We're releasing CortexBench and our first Visual Cortex model: VC-1. CortexBench is a collection of 17 different EAI tasks spanning locomotion, navigation, dexterous and mobile manipulation. We performed the largest and most comprehensive empirical study of pre-trained visual representations (PVRs) for Embodied AI (EAI), and find that none of the existing PVRs perform well across all tasks. Next, we trained VC-1 on a combination of over 4,000 hours of egocentric videos from 7 different sources and ImageNet, totaling over 5.6 million images. We show that when adapting VC-1 (through task-specific losses or a small amount of in-domain data), VC-1 is competitive with or outperforms state of the art on all benchmark tasks.

## Open-Sourced Models
We're open-sourcing two visual cortex models ([model cards](./MODEL_CARD.md)):
* VC-1 (ViT-L): Our best model, uses a ViT-L backbone, also known simply as `VC-1` | [Download](https://dl.fbaipublicfiles.com/eai-vc/vc1_vitl.pth)
* VC-1-base (VIT-B): pre-trained on the same data as VC-1 but with a smaller backbone (ViT-B) | [Download](https://dl.fbaipublicfiles.com/eai-vc/vc1_vitb.pth)

## Installation

To install our visual cortex models and CortexBench, please follow the instructions in [INSTALLATION.md](INSTALLATION.md).

## Directory structure

- `vc_models`: contains config files for visual cortex models, the model loading code and, as well as some project utilities.
    - See [README](./vc_models/README.md) for more details.
- `cortexbench`: embodied AI downstream tasks to evaluate pre-trained representations.
- `third_party`: Third party submodules which aren't expected to change often.
- `data`: Gitignored directory, needs to be created by the user. Is used by some downstream tasks to find (symlinks to) datasets, models, etc.

## Load VC-1 

To use the VC-1 model, you can install the `vc_models` module with pip.

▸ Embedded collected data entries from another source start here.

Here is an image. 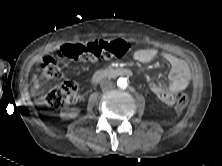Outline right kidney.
Returning <instances> with one entry per match:
<instances>
[{"label": "right kidney", "mask_w": 222, "mask_h": 166, "mask_svg": "<svg viewBox=\"0 0 222 166\" xmlns=\"http://www.w3.org/2000/svg\"><path fill=\"white\" fill-rule=\"evenodd\" d=\"M80 110L77 108H72L70 112H61L60 116L65 119H72L79 115Z\"/></svg>", "instance_id": "1"}]
</instances>
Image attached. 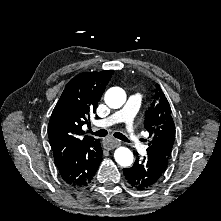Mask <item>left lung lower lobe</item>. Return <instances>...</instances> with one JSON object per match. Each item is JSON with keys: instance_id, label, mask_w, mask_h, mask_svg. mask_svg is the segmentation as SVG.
<instances>
[{"instance_id": "left-lung-lower-lobe-1", "label": "left lung lower lobe", "mask_w": 221, "mask_h": 221, "mask_svg": "<svg viewBox=\"0 0 221 221\" xmlns=\"http://www.w3.org/2000/svg\"><path fill=\"white\" fill-rule=\"evenodd\" d=\"M123 170L131 187L137 190H145L160 181L166 167L147 156L141 161L137 158L132 167Z\"/></svg>"}]
</instances>
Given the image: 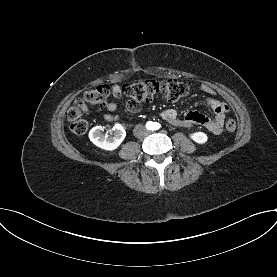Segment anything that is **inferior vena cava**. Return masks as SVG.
<instances>
[{
  "mask_svg": "<svg viewBox=\"0 0 277 277\" xmlns=\"http://www.w3.org/2000/svg\"><path fill=\"white\" fill-rule=\"evenodd\" d=\"M133 134L137 138H144L148 135V130L145 128L144 125L138 124L134 127Z\"/></svg>",
  "mask_w": 277,
  "mask_h": 277,
  "instance_id": "obj_1",
  "label": "inferior vena cava"
}]
</instances>
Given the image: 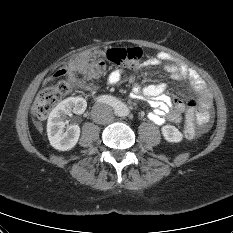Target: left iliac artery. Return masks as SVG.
<instances>
[{
    "instance_id": "44dca946",
    "label": "left iliac artery",
    "mask_w": 233,
    "mask_h": 233,
    "mask_svg": "<svg viewBox=\"0 0 233 233\" xmlns=\"http://www.w3.org/2000/svg\"><path fill=\"white\" fill-rule=\"evenodd\" d=\"M116 113H118V114H122L123 113V110L121 108V104L117 105Z\"/></svg>"
}]
</instances>
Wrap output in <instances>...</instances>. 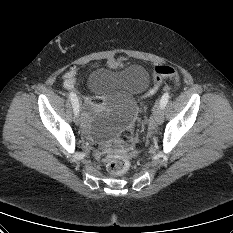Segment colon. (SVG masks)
I'll use <instances>...</instances> for the list:
<instances>
[{
  "instance_id": "obj_1",
  "label": "colon",
  "mask_w": 233,
  "mask_h": 233,
  "mask_svg": "<svg viewBox=\"0 0 233 233\" xmlns=\"http://www.w3.org/2000/svg\"><path fill=\"white\" fill-rule=\"evenodd\" d=\"M164 78H171L175 82L179 81L176 69L167 65H159L155 68L153 84L145 94V97L153 96ZM117 146L118 151L109 159L106 167L108 172L113 175H123L128 171L130 166L126 155L130 150V146L124 140L118 141Z\"/></svg>"
}]
</instances>
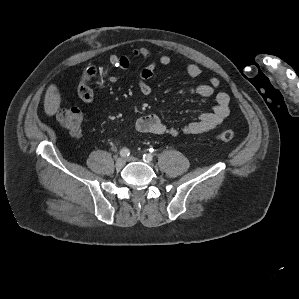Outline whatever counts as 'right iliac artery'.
Wrapping results in <instances>:
<instances>
[{
  "mask_svg": "<svg viewBox=\"0 0 299 299\" xmlns=\"http://www.w3.org/2000/svg\"><path fill=\"white\" fill-rule=\"evenodd\" d=\"M130 155V150L127 149V148H123L121 151H120V156L121 157H128Z\"/></svg>",
  "mask_w": 299,
  "mask_h": 299,
  "instance_id": "1",
  "label": "right iliac artery"
}]
</instances>
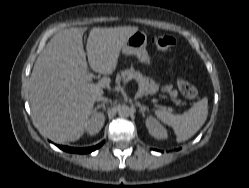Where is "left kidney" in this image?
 Returning a JSON list of instances; mask_svg holds the SVG:
<instances>
[{"label": "left kidney", "mask_w": 249, "mask_h": 188, "mask_svg": "<svg viewBox=\"0 0 249 188\" xmlns=\"http://www.w3.org/2000/svg\"><path fill=\"white\" fill-rule=\"evenodd\" d=\"M146 127L156 139H166L168 137L167 130L152 116L146 119Z\"/></svg>", "instance_id": "obj_1"}]
</instances>
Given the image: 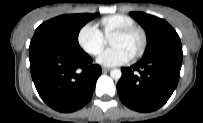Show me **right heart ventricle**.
I'll list each match as a JSON object with an SVG mask.
<instances>
[{"label": "right heart ventricle", "instance_id": "1", "mask_svg": "<svg viewBox=\"0 0 203 123\" xmlns=\"http://www.w3.org/2000/svg\"><path fill=\"white\" fill-rule=\"evenodd\" d=\"M101 25L105 37H110L118 29L135 26V21L123 14H114L102 18Z\"/></svg>", "mask_w": 203, "mask_h": 123}]
</instances>
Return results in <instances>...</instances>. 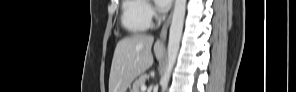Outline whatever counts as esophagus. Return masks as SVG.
Instances as JSON below:
<instances>
[{"label":"esophagus","instance_id":"obj_1","mask_svg":"<svg viewBox=\"0 0 296 92\" xmlns=\"http://www.w3.org/2000/svg\"><path fill=\"white\" fill-rule=\"evenodd\" d=\"M171 19H172V11L169 14L168 18L166 19V21L164 22L161 32H160V41H165L167 38V32H168V28L170 26L171 23Z\"/></svg>","mask_w":296,"mask_h":92}]
</instances>
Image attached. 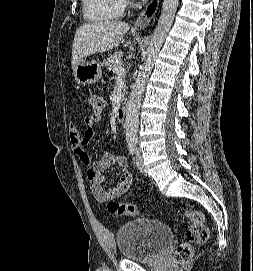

Then, you can load the model with code such as the following or follow [our tutorial](./tutorial/tutorial_vc.ipynb):
```python
import vc_models
from vc_models.models.vit import model_utils

model,embd_size,model_transforms,model_info = model_utils.load_model(model_utils.VC1_LARGE_NAME)
# To use the smaller VC-1-base model use model_utils.VC1_BASE_NAME.

# The img loaded should be Bx3x250x250
img = your_function_here ...

# Output will be of size Bx3x224x224
transformed_img = model_transforms(img)
# Embedding will be 1x768
embedding = model(transformed_img)
```

## Reproducing Results with VC-1 Model
To reproduce the results with the VC-1 model, please follow the README instructions for each of the benchmarks in [`cortexbench`](./cortexbench/).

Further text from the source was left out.